AN ENVIRONMENTAL advocate has called on the Victorian Government to get serious about its Basin Plan commitments and avoid pushing for any extension to the deadline by which it must recover water for the environment.
Environment Victoria Healthy Rivers campaigner Tyler Rotche said any delays would have a “big impact” on river ecology and questioned the validity of one government report which suggested an extension of deadlines may result in more environmental outcomes.
Basin state water ministers meet federal Water Minister Tanya Plibersek next week to discuss the progress of the Basin Plan as it nears its 2024 deadline.
It is anticipated Victoria and NSW, responsible for the majority of water recovery projects, will push for a change in the deadline, to allow more time to recover the total 2750GL of water required to be returned to the environment.
Victorian Water Minister Harriet Shing recently told Guardian Australia independent reviews had indicated 2024 was “not a realistic deadline” for all aspects of the Basin Plan.
But Mr Rotche dismissed one such report, The Frontier Economics Report, as a “fundamentally flawed” summary of water recovery in the state.

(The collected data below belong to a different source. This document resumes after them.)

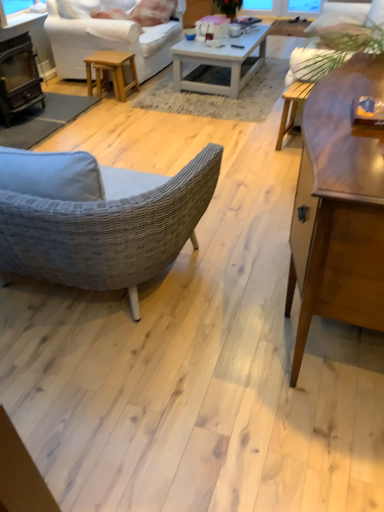 Question: Is black cast iron fireplace at left closer to camera compared to wooden coffee table at center, the first coffee table positioned from the front?

Choices:
 (A) yes
 (B) no

Answer: (B)

Question: Would you say wooden coffee table at center, which appears as the 1th coffee table when ordered from the bottom, is part of black cast iron fireplace at left's contents?

Choices:
 (A) yes
 (B) no

Answer: (B)

Question: Can you confirm if black cast iron fireplace at left is positioned to the right of wooden coffee table at center, which appears as the 2th coffee table when viewed from the back?

Choices:
 (A) no
 (B) yes

Answer: (A)

Question: Can you confirm if black cast iron fireplace at left is wider than wooden coffee table at center, the 2th coffee table in the top-to-bottom sequence?

Choices:
 (A) yes
 (B) no

Answer: (A)

Question: Does black cast iron fireplace at left have a larger size compared to wooden coffee table at center, the 2th coffee table in the top-to-bottom sequence?

Choices:
 (A) no
 (B) yes

Answer: (A)

Question: From the image's perspective, does black cast iron fireplace at left appear higher than wooden coffee table at center, which appears as the 2th coffee table when viewed from the back?

Choices:
 (A) no
 (B) yes

Answer: (B)

Question: Is white fabric couch at upper center touching white fabric studio couch at upper left?

Choices:
 (A) yes
 (B) no

Answer: (B)

Question: Could you tell me if white fabric couch at upper center is facing white fabric studio couch at upper left?

Choices:
 (A) yes
 (B) no

Answer: (A)

Question: Does white fabric couch at upper center have a greater height compared to white fabric studio couch at upper left?

Choices:
 (A) yes
 (B) no

Answer: (A)

Question: Is white fabric couch at upper center positioned far away from white fabric studio couch at upper left?

Choices:
 (A) no
 (B) yes

Answer: (B)

Question: Considering the relative positions of white fabric couch at upper center and white fabric studio couch at upper left in the image provided, is white fabric couch at upper center to the left of white fabric studio couch at upper left from the viewer's perspective?

Choices:
 (A) no
 (B) yes

Answer: (A)

Question: Is white fabric couch at upper center wider than white fabric studio couch at upper left?

Choices:
 (A) no
 (B) yes

Answer: (A)

Question: Does white cotton pillow at upper center have a larger size compared to wooden coffee table at center, which appears as the 1th coffee table when ordered from the bottom?

Choices:
 (A) no
 (B) yes

Answer: (A) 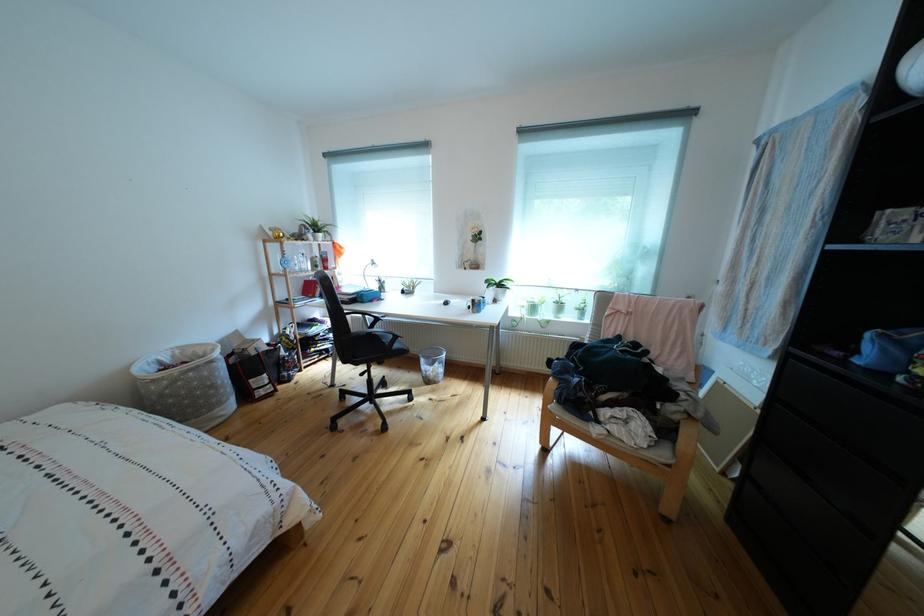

“The target in the (Basin) Plan is less than half of what the environment needs,” Mr Rotche said.
He said the report only considered “the costs of reducing water consumption and returning water to the environment – without considering the costs of inaction”.
“It’s better than a back of the envelope calculation,” he said. “But it’s not the sort of detailed research you’d expect 10 years into the Basin Plan.”
The report, prepared for the Department of Environment, Land and Water, suggested that as of April 2022, about 2106.4 GL of environmental water had been recovered across the Murray-Darling Basin.
It noted infrastructure projects (known as SDLAM) may achieve 94 per cent of the total target (2750 GL) but an extension of timelines would increase the likelihood of a “greater proportion of the environmental outcomes of constraints removal to be achieved”.
It also suggested buybacks of 372.3GL of high-reliability water used in agriculture would “necessitate an additional 8700 hectares of high-value horticulture being dried off”.
It went on to note that if an additional 760GL were bought back, the cost to foregone production would exceed $850 million per year and equate to the loss of all perennial horticultural plantings in Mildura, Merbein, Red Cliffs, Robinvale and Nyah Irrigation Districts in 2021.
Ms Plibersek said the report did not include evidence on the beneficial outcomes of water recovery, according to a report in The Weekly Times.
“This includes the socio-economic benefits from improved river health and water quality for a broad range of water users, including communities along the river,” she said.
Mr Rotche said “better research” indicated farmers who sold water spent money locally and “the majority only sold some of their share and stayed in farming”.